• WORK TO COMPLETE
All of the data should be output character for character, except the pictures.

• INPUT MATERIAL
□ □ □ □ □ □ □

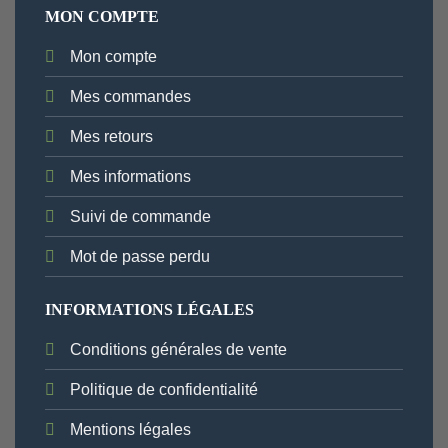
MON COMPTE
Mon compte
Mes commandes
Mes retours
Mes informations
Suivi de commande
Mot de passe perdu
INFORMATIONS LÉGALES
Conditions générales de vente
Politique de confidentialité
Mentions légales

□ □ □ □ □ □ □

• ANSWER TO THIS EXERCISE
MON COMPTE
Mon compte
Mes commandes
Mes retours
Mes informations
Suivi de commande
Mot de passe perdu
INFORMATIONS LÉGALES
Conditions générales de vente
Politique de confidentialité
Mentions légales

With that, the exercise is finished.